A gentle introduction to git and Github
Git is a command line-based distributed version control system. Version control system means that its goal is to track and record every change in a set of text files (typically source code, but not exclusively), collectively called a repository. It then possible to check what every changes contained and when it occurred, and to recover and return to any previous state of the tracked files.
Distributed means that these tracked files can be stored on many different computer systems, such as a local computer, remote servers, or in the cloud. None plays the role of main copy, they are all equivalent, and users can synchronise (pull and push) code from one to another.
Git is without any doubt a powerful but relatively difficult piece of software to use.

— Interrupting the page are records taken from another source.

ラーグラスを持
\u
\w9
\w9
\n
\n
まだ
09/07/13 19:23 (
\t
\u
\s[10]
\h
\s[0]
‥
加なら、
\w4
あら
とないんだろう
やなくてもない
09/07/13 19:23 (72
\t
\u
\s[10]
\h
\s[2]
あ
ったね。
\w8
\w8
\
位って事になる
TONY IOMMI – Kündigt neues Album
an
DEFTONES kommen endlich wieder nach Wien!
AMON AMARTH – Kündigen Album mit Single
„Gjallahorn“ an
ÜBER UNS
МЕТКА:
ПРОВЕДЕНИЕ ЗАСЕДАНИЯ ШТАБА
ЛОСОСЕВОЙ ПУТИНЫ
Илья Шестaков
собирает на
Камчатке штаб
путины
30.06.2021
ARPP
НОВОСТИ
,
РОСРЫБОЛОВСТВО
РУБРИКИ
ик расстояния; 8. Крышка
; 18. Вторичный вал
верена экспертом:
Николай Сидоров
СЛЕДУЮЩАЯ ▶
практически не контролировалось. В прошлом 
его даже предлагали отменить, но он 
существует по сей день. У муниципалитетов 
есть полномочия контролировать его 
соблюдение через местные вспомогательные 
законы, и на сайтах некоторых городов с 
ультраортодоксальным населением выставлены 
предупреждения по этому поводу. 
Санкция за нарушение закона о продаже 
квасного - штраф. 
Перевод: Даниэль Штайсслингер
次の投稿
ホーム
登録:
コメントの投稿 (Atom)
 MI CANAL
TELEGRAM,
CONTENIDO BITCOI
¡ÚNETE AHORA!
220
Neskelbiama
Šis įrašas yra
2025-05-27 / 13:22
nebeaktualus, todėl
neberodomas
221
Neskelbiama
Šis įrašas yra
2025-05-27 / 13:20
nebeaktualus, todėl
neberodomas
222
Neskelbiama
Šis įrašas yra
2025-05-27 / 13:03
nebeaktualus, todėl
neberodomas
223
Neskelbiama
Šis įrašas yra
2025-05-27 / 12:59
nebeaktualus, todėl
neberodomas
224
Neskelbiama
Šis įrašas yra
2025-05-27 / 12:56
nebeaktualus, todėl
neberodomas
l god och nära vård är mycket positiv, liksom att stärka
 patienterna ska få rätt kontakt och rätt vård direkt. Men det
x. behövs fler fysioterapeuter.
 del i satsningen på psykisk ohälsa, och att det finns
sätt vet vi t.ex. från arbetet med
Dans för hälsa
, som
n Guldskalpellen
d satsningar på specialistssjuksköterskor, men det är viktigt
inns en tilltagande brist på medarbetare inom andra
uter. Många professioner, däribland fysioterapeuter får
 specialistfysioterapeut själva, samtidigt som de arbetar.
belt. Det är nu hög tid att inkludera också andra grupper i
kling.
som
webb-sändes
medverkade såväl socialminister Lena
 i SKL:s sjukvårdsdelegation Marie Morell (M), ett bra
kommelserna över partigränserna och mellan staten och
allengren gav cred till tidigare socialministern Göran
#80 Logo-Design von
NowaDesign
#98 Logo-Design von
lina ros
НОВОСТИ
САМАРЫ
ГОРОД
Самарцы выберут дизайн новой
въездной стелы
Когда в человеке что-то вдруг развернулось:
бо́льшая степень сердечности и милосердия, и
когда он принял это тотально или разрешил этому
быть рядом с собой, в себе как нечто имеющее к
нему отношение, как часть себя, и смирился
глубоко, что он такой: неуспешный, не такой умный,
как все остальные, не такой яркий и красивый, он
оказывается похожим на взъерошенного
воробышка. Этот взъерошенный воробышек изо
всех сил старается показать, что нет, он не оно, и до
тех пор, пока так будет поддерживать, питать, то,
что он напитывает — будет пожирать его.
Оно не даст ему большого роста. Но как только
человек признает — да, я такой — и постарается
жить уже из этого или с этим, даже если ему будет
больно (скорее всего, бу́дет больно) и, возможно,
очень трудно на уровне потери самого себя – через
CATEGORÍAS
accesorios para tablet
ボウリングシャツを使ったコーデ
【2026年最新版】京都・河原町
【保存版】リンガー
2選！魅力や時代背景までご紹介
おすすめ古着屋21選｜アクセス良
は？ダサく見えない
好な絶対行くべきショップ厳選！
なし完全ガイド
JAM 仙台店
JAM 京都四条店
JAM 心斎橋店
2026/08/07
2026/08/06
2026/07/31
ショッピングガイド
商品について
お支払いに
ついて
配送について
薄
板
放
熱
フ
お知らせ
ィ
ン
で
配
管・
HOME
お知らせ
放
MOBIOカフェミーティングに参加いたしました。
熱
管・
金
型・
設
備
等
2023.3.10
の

It was developed by Linus Torvalds, the main developer of the Linux Kernel, for the development of the Linux kernel. GitHub, is a web interface to git. It allows to perform the most important functions of git through a friendly and easy to use graphical interface, adding some handy project management and sharing features. We are going to focus on GitHub, an illustrate
- the creation of a repository
- adding and modifying files
- external contributions using forks and pull requests
- open, comment and close issues
While the main context in which my colleagues come to know git and GitHub is bioinformatics-related, I’m going to demonstrate it with something many more people are familiar with. We are going to use GitHub to manage a pancakes recipe.
Note that to use GitHub, one needs to create a free account, so that all operations can be tracked and attributed to a person. Here, I will be using two accounts here, namely my main account lgatto, and LaurentGatto.
A new repository
Below, I start by creating a repository under user lgatto
by
clicking on the +
in the top right corner, and choosing New
repository.
The next step is to name the repository (I call it pancakes
),
provide a short description, choose whether to make it public or
private (we choose the former). I also choose to initialise the
repository with a README1 file (by default, it will be
README.md
, in markdown format).
We won’t use any of the suggested licences here, as those are targeted towards software generally. It we wanted to set one, we would probably use CC-BY and mention it in the README file.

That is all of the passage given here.